Exercise description – For the data below, the lines that hold "icon" should be counted; only the resulting number is expected.
----- Information -----
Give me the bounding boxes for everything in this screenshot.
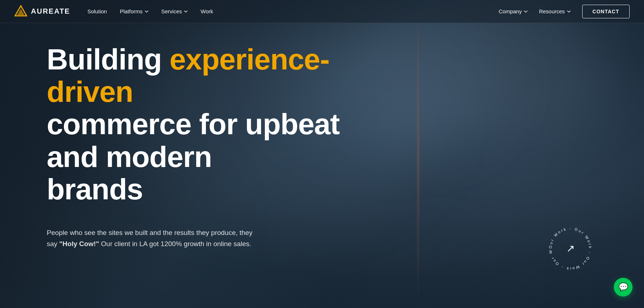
chevron-down-icon [184, 10, 188, 13]
chat-button[interactable]: 💬 [614, 278, 632, 296]
hero-content: Building experience-driven commerce for … [47, 43, 370, 250]
chevron-down-icon [145, 10, 148, 13]
nav-item-company[interactable]: Company [499, 8, 528, 14]
quote-emphasis: "Holy Cow!" [59, 240, 99, 248]
logo-text: AUREATE [31, 7, 70, 15]
chat-icon: 💬 [618, 282, 628, 292]
logo-icon [14, 5, 27, 18]
chevron-down-icon [567, 10, 571, 13]
nav-item-work[interactable]: Work [201, 8, 213, 14]
nav-left: AUREATE Solution Platforms Services [14, 5, 213, 18]
logo-link[interactable]: AUREATE [14, 5, 70, 18]
chevron-down-icon [524, 10, 528, 13]
nav-item-resources[interactable]: Resources [539, 8, 571, 14]
navbar: AUREATE Solution Platforms Services [0, 0, 644, 23]
hero-figure [418, 0, 419, 308]
headline-part1: Building [47, 43, 170, 76]
nav-item-services[interactable]: Services [161, 8, 188, 14]
headline-part3: brands [47, 173, 143, 205]
contact-button[interactable]: CONTACT [582, 5, 630, 18]
hero-section: AUREATE Solution Platforms Services [0, 0, 644, 308]
hero-subtext: People who see the sites we built and th… [47, 227, 255, 250]
nav-center: Solution Platforms Services Work [87, 8, 213, 14]
headline-part2: commerce for upbeat and modern [47, 108, 340, 173]
nav-right: Company Resources CONTACT [499, 5, 630, 18]
hero-headline: Building experience-driven commerce for … [47, 43, 370, 205]
our-work-badge[interactable]: Our Work - Our Work - Our Work - Our Wor… [547, 225, 594, 272]
arrow-icon: ↗ [566, 244, 575, 254]
our-work-circle: Our Work - Our Work - Our Work - Our Wor… [547, 225, 594, 272]
nav-item-platforms[interactable]: Platforms [120, 8, 148, 14]
nav-item-solution[interactable]: Solution [87, 8, 107, 14]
-----
Your solution – 7